GLOSTEN TO DESIGN CALIFORNIAN HYBRID-HYDROGEN RESEARCH VESSEL

Aug 5, 2022 | Ship design & naval architecture news

San Diego’s Scripps Institution of Oceanography has selected naval architecture and marine engineering company Glosten as the naval architect for the university’s new California coastal research vessel.

The new vessel will have a first-of-its-kind hydrogen-hybrid propulsion system. Glosten will provide the preliminary design, contract design, and detailed design for the research vessel to be operated by Scripps Oceanography.

Bruce Appelgate, associate director and head of ship operations, Scripps Oceanography, said: “This vessel will be the first of its kind, and the selection of the naval architect is a major milestone for Scripps. Fundamentally, our ships have to be reliable and capable in order to support the innovative research our scientists conduct at sea. On top of that, the ship we envision needs to demonstrate that zero-emission power systems work effectively under demanding real-world conditions. It’s the job of the naval architect to provide the necessary engineering, design, and integration skills needed for this project to succeed on every level.”

California legislators allocated US$ 35m towards the design and construction of this vessel. When complete, the vessel will serve as a platform for education and research dedicated to understanding the California coast and climate change impacts to the coastal ecosystem.

Senate President pro Tempore Toni G Atkins said: “I am proud to see Scripps Institution of Oceanography arrive at the critical milestone of selecting a naval architect for this one-of-a-kind hydrogen-hybrid research vessel. Scripps and California continue to set the global standard for developing innovative solutions to address our most pressing environmental challenges. This vessel will play a critical role in supporting policy decisions to protect our state’s precious coastal environment from climate change impacts, while demonstrating hydrogen’s critical role in California’s carbon-free future.”

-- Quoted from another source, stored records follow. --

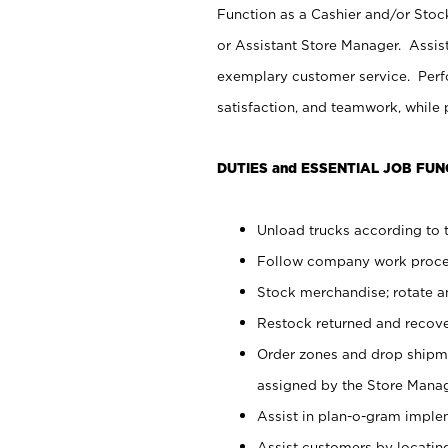
Function as a Cashier and/or Stock
or Assistant Store Manager. Assis
exemplary customer service. Perfo
satisfaction, and teamwork, while
DUTIES and ESSENTIAL JOB FUN
Unload trucks according to t
Follow company work proces
Stock merchandise; rotate a
Restock returned and recov
Order zones and drop shipme
assigned by the Store Manag
Assist in plan-o-gram impl
Assist customers by locatin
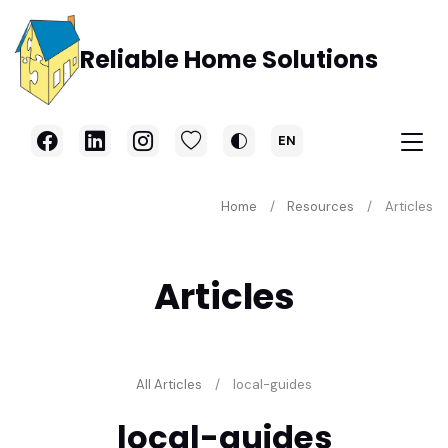
Skip to main content
Reliable Home Solutions
EN
Home
Resources
Articles
Articles
All Articles
local-guides
local-guides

As a student-centred, research-focused public university, seagoing experiences are a cornerstone of educational programs at UC San Diego. This new vessel will continue the university’s educational mission to train the next generation of scientists, leaders, and policymakers. It is envisioned that the vessel will carry up to 45 students and teachers to sea on day trips, improving the university’s capacity for experiential learning at sea. The new vessel will replace R/V Robert Gordon Sproul, which has served thousands of University of California students in its 42 years of service but is nearing completion of its service life.

Liane Randolph, chair of the California Air Resources Board, said: “Scripps Institution of Oceanography’s hydrogen-hybrid coastal research vessel is a significant demonstration of California’s commitment to fighting climate change, decarbonising our blue economy, and improving air quality for port-adjacent disadvantaged communities. The selection of a naval architect is an important step in bringing this innovative project to reality.”

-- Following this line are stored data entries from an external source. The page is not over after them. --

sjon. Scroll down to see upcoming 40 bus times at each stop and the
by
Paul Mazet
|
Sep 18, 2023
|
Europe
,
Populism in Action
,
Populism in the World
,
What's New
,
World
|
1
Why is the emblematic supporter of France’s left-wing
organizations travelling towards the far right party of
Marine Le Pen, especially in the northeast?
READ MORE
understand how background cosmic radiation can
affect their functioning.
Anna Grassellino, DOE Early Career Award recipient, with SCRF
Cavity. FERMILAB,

The hybrid-hydrogen design of this new vessel represents an innovation in the maritime industry. Development of this and subsequent zero-emission vessels is essential to the University of California’s Carbon Neutrality Initiative, the goal to be carbon neutral by 2025. This new vessel will feature an innovative hybrid propulsion system that integrates hydrogen fuel cells alongside a conventional diesel-electric power plant, enabling zero-emission operations. The design is scaled so the ship will be able to operate 75% of its missions entirely using a non-fossil fuel—hydrogen—with only pure water and electricity as reaction products. For longer missions, extra power will be provided by clean-running modern diesel generators. The vessel represents a major step in advancing California’s pledge to reduce global climate risk while transitioning to a carbon-neutral economy.

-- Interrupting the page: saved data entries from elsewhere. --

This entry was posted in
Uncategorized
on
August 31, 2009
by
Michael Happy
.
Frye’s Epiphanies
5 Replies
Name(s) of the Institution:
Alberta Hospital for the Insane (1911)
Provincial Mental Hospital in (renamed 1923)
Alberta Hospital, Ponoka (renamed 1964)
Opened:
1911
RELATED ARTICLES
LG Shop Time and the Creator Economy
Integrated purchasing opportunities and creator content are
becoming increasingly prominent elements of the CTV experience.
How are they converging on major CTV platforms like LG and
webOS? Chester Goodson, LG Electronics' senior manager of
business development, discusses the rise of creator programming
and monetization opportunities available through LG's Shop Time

The proposed 125ft vessel will be equipped with instruments and sensing systems, including acoustic Doppler current profilers, seafloor mapping systems, midwater fishery imaging systems, biological and geological sampling systems, and support for airborne drone operations. These capabilities will enable multidisciplinary research, advancing our understanding of the physical and biological processes active in California’s coastal oceans.

Scripps Oceanography has worked with Glosten previously, initially more than 60 years ago on the design of Research Platform FLoating Instrument Platform known as FLIP. Glosten was also involved in the midlife refit of R/V Roger Revelle, a US$ 60m renovation that advanced the scientific capability and service life of Scripps’s largest ship.

The anticipated schedule for design and construction includes one year to complete the basic design. Following US Coast Guard approval of the design, the university will select the shipyard where the design will be constructed. Construction and detail design will likely take an additional three years. When completed, it will join the fleet of vessels managed by Scripps including the Navy-owned research vessels Sally Ride and Roger Revelle, which conduct global oceanographic research, and the R/V Bob and Betty Beyster, a nearshore scientific workboat. All research vessels are stationed and maintained at the university’s Nimitz Marine Facility in Point Loma.